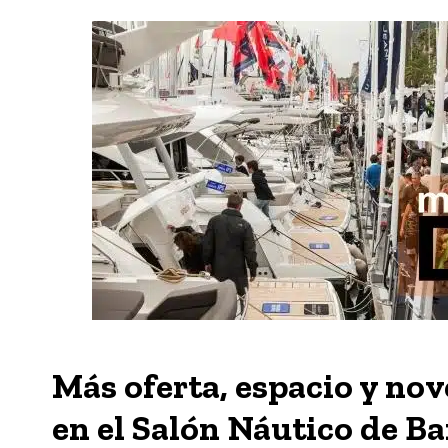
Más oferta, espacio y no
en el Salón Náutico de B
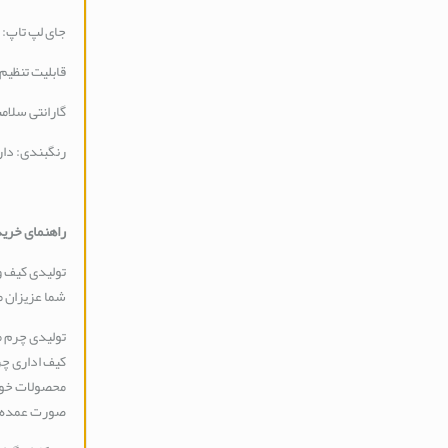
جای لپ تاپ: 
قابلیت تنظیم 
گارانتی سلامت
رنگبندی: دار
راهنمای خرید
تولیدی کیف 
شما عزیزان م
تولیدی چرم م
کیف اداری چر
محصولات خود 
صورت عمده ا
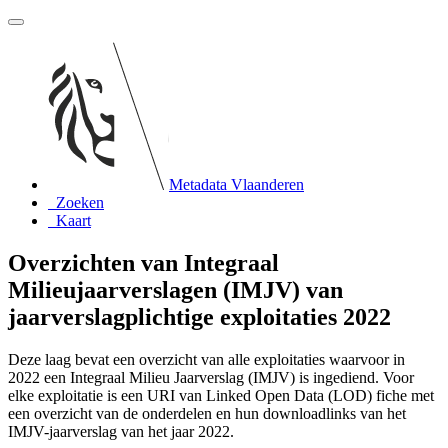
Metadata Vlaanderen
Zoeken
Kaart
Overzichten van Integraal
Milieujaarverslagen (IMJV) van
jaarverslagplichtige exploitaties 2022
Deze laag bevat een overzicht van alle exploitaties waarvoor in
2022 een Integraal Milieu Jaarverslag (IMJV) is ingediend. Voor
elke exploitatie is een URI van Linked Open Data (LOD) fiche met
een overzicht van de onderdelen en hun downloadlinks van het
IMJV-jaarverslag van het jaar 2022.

-------------------------

### [What is required]
All lines from the first in the listing above to the line containing "2022 een Integraal", inclusive, go in the output exactly as they are; no pictures go in.

### [Answer below]
Más oferta, espacio y no
en el Salón Náutico de B
جای لپ تاپ: 
قابلیت تنظیم 
گارانتی سلامت
رنگبندی: دار
راهنمای خرید
تولیدی کیف 
شما عزیزان م
تولیدی چرم م
کیف اداری چر
محصولات خود 
صورت عمده ا
Metadata Vlaanderen
Zoeken
Kaart
Overzichten van Integraal
Milieujaarverslagen (IMJV) van
jaarverslagplichtige exploitaties 2022
Deze laag bevat een overzicht van alle exploitaties waarvoor in
2022 een Integraal Milieu Jaarverslag (IMJV) is ingediend. Voor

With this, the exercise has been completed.